This article was featured in Self Publishing: Carnival of the Indies Issue #44!I run across writing prompts all the time on the web. After my Creative Writing program, I don’t find many of them helpful in so far as challenging and improving a writer’s craft. Many writing prompts are just too comfortable. They focus on flexing your imagination instead of developing your technique.
Here are 4 amazing prompts I used in my Creative Writing 300-level workshops that will both challenge your writing and hopefully improve it.
1) Write from the perspective of an inanimate object.
The point: too often, we find ourselves only focusing on our main character when we write. We forget that a single scene has limitless possibilities. A desk, a flickering light, a wall clock, a house, or even a city block can have its own personality.
-Write a 1-page scene from the perspective of a house observing the people who live in it.
-Write a story about two inanimate objects falling in love.
-Write a story where a street becomes the main character.
Flex your characterization skills to include more than just ordinary people or animals. Practice describing a setting or environment that embodies its own character and atmosphere.
2) Write a story out of chronological sequence.
The point: As novelists, we are often focused on beginning, middle, and end. Sometimes mixing up the scenes can add a lot of life to a story.

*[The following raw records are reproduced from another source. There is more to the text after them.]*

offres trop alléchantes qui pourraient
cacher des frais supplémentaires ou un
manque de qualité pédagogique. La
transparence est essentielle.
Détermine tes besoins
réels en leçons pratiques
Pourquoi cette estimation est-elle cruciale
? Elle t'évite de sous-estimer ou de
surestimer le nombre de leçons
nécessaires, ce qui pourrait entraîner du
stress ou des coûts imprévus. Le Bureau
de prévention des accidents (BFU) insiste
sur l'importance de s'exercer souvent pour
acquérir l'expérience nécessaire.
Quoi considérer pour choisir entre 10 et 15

What if a book started at the “middle,” and worked its way back to the beginning?
-Write a 3-5 page story where the scenes happen out of chronological order.

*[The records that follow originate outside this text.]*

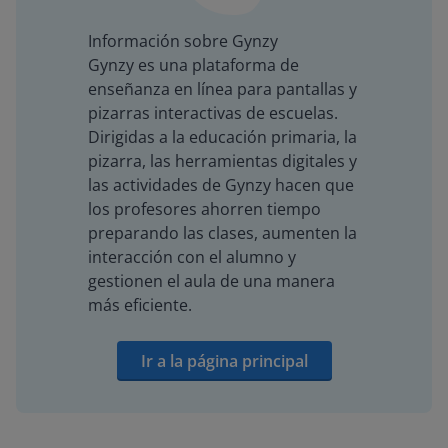
Información sobre Gynzy
Gynzy es una plataforma de
enseñanza en línea para pantallas y
pizarras interactivas de escuelas.
Dirigidas a la educación primaria, la
pizarra, las herramientas digitales y
las actividades de Gynzy hacen que
los profesores ahorren tiempo
preparando las clases, aumenten la
interacción con el alumno y
gestionen el aula de una manera
más eficiente.
Ir a la página principal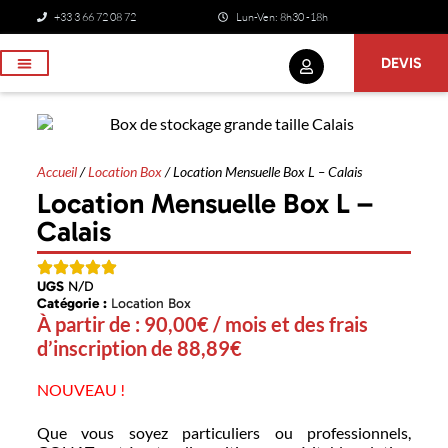
+33 3 66 72 08 72
Lun-Ven: 8h30 -18h
DEVIS
NOS SERVICES
Accueil
/
Location Box
/ Location Mensuelle Box L – Calais
Location Mensuelle Box L –
Calais
UGS
N/D
Catégorie :
Location Box
À partir de :
90,00
€
/ mois et des frais
d’inscription de
88,89
€
NOUVEAU !
Que vous soyez particuliers ou professionnels,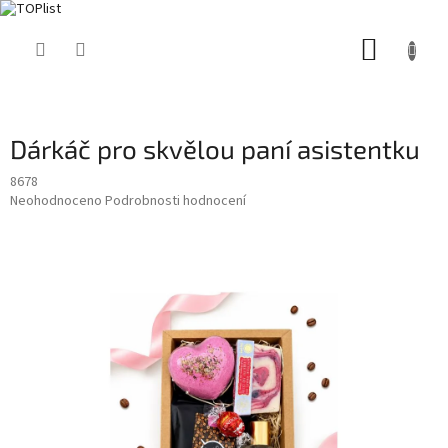
Přejít
NÁKUP
na
obsah
KOŠÍK
Dárkáč pro skvělou paní asistentku
8678
Průměrné
Neohodnoceno
Podrobnosti hodnocení
hodnocení
produktu
je
0,0
z
5
hvězdiček.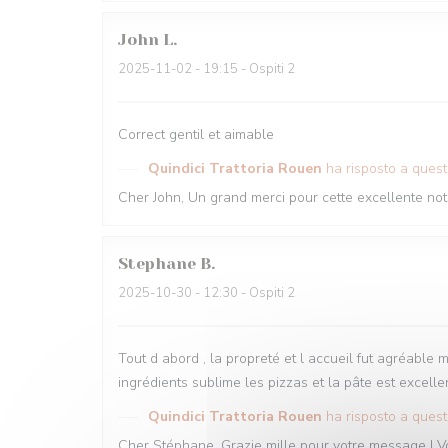
John
L
2025-11-02
- 19:15 - Ospiti 2
Correct gentil et aimable
Quindici Trattoria Rouen
ha risposto a ques
Cher John, Un grand merci pour cette excellente not
Stephane
B
2025-10-30
- 12:30 - Ospiti 2
Tout d abord , la propreté et l accueil fut agréable m
ingrédients sublime les pizzas et la pâte est excellen
Quindici Trattoria Rouen
ha risposto a ques
Cher Stéphane, Grazie mille pour votre message ! Vos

If you’re not sure where to start, begin your first scene at the end of the story. Try to work backward (or forward?) from there. Read Catch-22 if the concept of this seems confusing, or watch the movie Momento.
3) Write a single scene from 3 different “distances.”
-Write a single scene about a character meeting a friend over coffee.
-Write the same scene from farther away: a person across the street observing two friends meeting for coffee.
-Write the same scene at an even farther distance: a person reflecting on that one time, years ago, when they met their friend for coffee.
The point: experience the difference between each of these scenes. Learn the strengths and weaknesses of each one: “in the moment,” “from across the street” and “from years and years ago.” How do the scenes change? Which do you feel is the strongest perspective or time frame? Which felt more “safe” to you and which was more of a challenge? This helps you break out of the mode of always writing from one “distance” or one sense of time.
4) Write a story that includes 3 dictionary definitions.
Use a definition from a dictionary in a 2-page short story (or scene). Try using this technique 3 different times throughout the text. Make sure your definitions fit the context of your story.
The point: explore new narration techniques. Think outside the box. Shake it up a bit!